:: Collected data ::
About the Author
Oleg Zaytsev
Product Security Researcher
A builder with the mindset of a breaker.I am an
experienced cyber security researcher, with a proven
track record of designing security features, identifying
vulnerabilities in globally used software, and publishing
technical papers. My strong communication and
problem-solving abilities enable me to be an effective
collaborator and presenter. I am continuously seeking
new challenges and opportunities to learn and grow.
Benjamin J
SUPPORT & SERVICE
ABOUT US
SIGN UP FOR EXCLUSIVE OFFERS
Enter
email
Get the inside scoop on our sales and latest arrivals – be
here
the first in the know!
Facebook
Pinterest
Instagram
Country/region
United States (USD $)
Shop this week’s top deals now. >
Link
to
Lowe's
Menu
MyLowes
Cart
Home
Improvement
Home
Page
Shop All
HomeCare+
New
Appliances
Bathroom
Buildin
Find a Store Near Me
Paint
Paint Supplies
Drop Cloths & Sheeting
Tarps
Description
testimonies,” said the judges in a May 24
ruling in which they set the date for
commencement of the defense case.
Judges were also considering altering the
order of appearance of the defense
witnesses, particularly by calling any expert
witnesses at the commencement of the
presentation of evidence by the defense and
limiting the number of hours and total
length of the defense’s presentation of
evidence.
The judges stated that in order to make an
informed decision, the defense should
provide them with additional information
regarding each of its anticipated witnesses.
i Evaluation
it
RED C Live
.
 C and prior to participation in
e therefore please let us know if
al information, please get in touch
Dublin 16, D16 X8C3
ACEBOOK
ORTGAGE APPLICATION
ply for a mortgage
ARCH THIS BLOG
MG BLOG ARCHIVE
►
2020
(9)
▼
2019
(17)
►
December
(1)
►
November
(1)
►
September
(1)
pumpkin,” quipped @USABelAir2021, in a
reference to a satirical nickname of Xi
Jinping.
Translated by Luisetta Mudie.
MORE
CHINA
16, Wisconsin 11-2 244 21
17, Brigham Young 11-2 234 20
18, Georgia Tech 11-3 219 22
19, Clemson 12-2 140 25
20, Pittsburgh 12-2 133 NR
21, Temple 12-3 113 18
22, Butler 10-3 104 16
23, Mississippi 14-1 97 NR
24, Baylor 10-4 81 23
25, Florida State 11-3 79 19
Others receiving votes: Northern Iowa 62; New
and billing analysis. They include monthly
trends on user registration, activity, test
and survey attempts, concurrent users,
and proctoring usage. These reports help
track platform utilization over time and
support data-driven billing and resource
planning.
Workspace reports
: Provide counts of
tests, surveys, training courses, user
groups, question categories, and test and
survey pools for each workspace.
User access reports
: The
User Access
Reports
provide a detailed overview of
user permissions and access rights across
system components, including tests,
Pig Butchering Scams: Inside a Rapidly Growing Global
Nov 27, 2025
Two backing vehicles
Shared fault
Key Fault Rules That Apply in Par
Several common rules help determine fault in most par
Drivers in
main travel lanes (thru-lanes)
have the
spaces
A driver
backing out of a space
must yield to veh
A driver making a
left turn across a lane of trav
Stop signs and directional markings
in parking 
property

:: Exercise instructions ::
Taking the records above line by line, count those that hold the word "presentation"; the number is the entire answer.

:: Solution to this task ::
2